[Page images and extracted text]
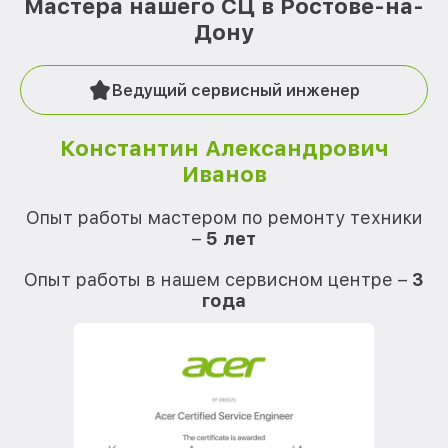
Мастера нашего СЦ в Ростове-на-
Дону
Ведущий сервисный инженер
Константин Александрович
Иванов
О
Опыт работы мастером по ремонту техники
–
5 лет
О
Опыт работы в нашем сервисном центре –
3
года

* * *

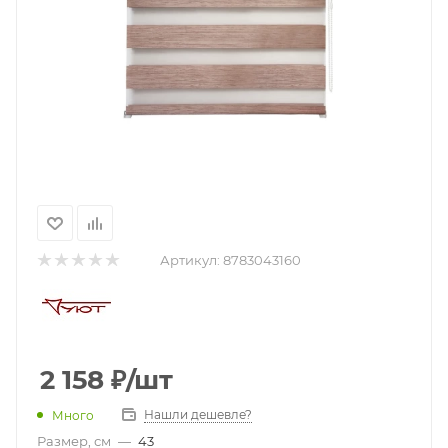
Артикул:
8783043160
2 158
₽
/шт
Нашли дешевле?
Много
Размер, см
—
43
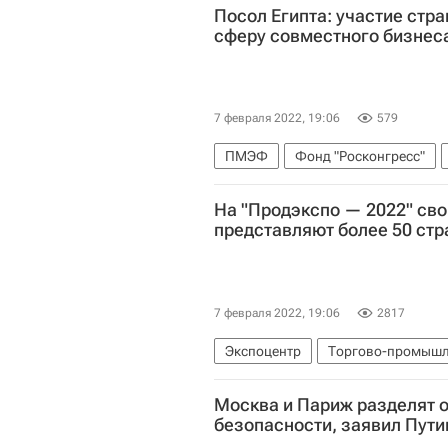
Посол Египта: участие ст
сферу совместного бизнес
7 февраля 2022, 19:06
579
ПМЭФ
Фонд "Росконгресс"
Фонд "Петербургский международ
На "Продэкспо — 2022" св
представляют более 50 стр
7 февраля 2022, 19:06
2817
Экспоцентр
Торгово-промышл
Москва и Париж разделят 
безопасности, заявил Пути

▶ AIM OF THE TASK
In the lines above, locate the string "Опыт". Copy every line where it occurs.

▶ ANSWER TO THIS EXERCISE
Опыт работы мастером по ремонту техники
Опыт работы в нашем сервисном центре –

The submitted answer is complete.